«Es fällt mir immer noch schwer zu realisieren, was ich geschafft habe. Obwohl ich selbst eine Woche nach meiner Ankunft in Antigua nirgends hingehen kann, ohne dass mich die Leute erkennen. Überall heissts: Hey Gabi, how are you? Das freut mich natürlich. Ich wurde bereits in drei Schulen hier auf der Insel eingeladen, um den Kindern von meinem Abenteuer zu erzählen. Meine wichtigste Botschaft ist: Lasst euch von niemandem sagen, ihr könnt etwas nicht. Das kommt bei den Kids super an. Ich bin mir meiner Verantwortung durchaus bewusst und gebe meine Erfahrung gerne weiter.
Ich bin aber kein Roboter – das ist mir wichtig zu unterstreichen. Physisch merke ich die Auswirkungen meiner 74 Tage auf hoher See. Ich bin heiser, ein Zeichen meines Körpers, dass er Ruhe braucht. Ich war gestern bei einer Osteopathin. Sie arbeitet so, wie ich es in der Schweiz auch mache. Sie sagte zu mir, meine Batterien seien noch auf 15 Prozent.
Ich finde es schön, dass sich mein Körper jetzt Zeit nimmt, um sich zu erholen. Und geniesse es, in einem weichen Bett zu liegen und am Morgen einen Kaffee zu trinken. Meine Eltern, die mich bei der Ankunft in die Arme genommen haben, sind inzwischen abgereist. Sie mussten nicht sagen: Wir sind stolz auf dich. Sie wissen, was ich kann. Schön, bist du wieder da, war der Kommentar meiner Mutter. Dann haben wir zusammen angestossen und später einen Teller Sushi genossen.
Ans Aufgeben habe ich nie gedacht. Selbst dann nicht, als ich wegen eines Sturms völlig vom Kurs abkam. Ich sagte mir: Es wird hart, aber ich packe das. Und hart war es tatsächlich. Etwa als es mich mit meinem Boot gedreht hat. Ich schaffte es wieder an die Oberfläche, doch diesen Schock ganz allein zu verarbeiten, war schwierig. Ein andermal drehte es mich auf die Seite, Wasser lief ins Boot. Danach nahm ich eine Auszeit, legte mich eine halbe Stunde hin – und plötzlich ging der Alarm los! Ein anderes Schiff auf Kollisionskurs, fünf Meilen entfernt und keine Reaktion auf all meine Funkkontaktversuche! Zum Glück ging alles noch mal gut
14 MILLIONEN ...
... Ruderschläge machte Gabi vom Start auf den Kanaren bis nach Antigua in der Karibik.
21 DELFINE ...
... und 8 Zwergwale hat Schenkel angetroffen.
245 KILOMETER ...
... lang ist der Spartathlon in Griechenland: ihr nächstes sportliches Ziel.
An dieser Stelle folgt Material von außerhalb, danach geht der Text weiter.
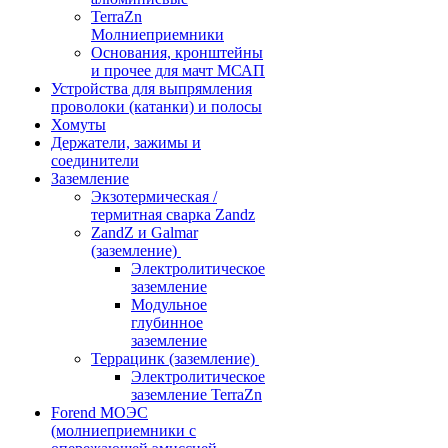
TerraZn
Молниеприемники
Основания, кронштейны
и прочее для мачт МСАП
Устройства для выпрямления
проволоки (катанки) и полосы
Хомуты
Держатели, зажимы и
соединители
Заземление
Экзотермическая /
термитная сварка Zandz
ZandZ и Galmar
(заземление)
Электролитическое
заземление
Модульное
глубинное
заземление
Террацинк (заземление)
Электролитическое
заземление TerraZn
Forend МОЭС
(молниеприемники с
Dann waren da die wundervollen Momente. Etwa als mich ein Zwergwal besuchte. Klar bin ich erschrocken, als er das erste Mal unter dem Boot durchtauchte – ein solches Tier ist bis sechs Meter lang. Ich hatte das Gefühl, er war auch überrascht. Er ging dann auf Abstand, kam aber am nächsten Tag zusammen mit seiner Familie wieder. Überhaupt ist man der Natur auf dem Wasser unglaublich nah. Jeden Abend den Sonnenuntergang zu geniessen, war mein Ritual, und nie mit negativen Gefühlen ins Bett zu gehen.
Am Wochenende reise ich zurück in die Schweiz. Die Panik rund um das Coronavirus finde ich schwierig. Das kostet so viel Energie. Ich setze diese lieber dafür ein, bald wieder als Osteopathin zu arbeiten, denn finanziell hat mein Abenteuer eher Lücken auf meinem Konto hinterlassen. Aber wenn ich nur eine Person dazu inspirieren konnte, etwas im Leben zu machen, was sie nie zuvor gewagt hat, hat es sich gelohnt. Für mich ist klar: Jeder kann seinen eigenen Atlantik überqueren!»